Nothing below is to be printed except the lines between the line holding "Social Innovation" and the line holding "Growing with Tourism", inclusive, each exactly as it appears.

[Data shown Boundary: Start]

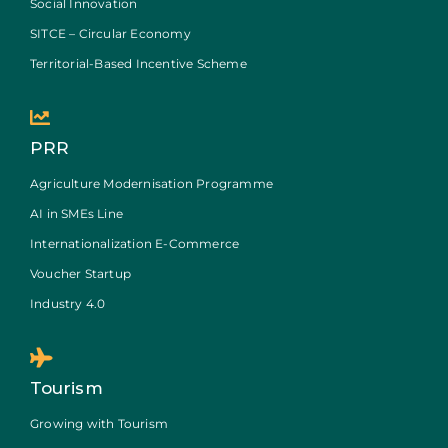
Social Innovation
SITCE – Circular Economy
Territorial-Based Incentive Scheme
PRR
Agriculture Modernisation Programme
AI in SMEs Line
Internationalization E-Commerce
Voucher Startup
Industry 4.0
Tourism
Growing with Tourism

[Data shown Boundary: End]
[Data shown Boundary: Start]

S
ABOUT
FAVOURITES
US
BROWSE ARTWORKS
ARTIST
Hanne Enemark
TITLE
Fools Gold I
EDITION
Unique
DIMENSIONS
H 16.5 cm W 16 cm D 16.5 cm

[Data shown Boundary: End]

Solution to this problem
Social Innovation
SITCE – Circular Economy
Territorial-Based Incentive Scheme
PRR
Agriculture Modernisation Programme
AI in SMEs Line
Internationalization E-Commerce
Voucher Startup
Industry 4.0
Tourism
Growing with Tourism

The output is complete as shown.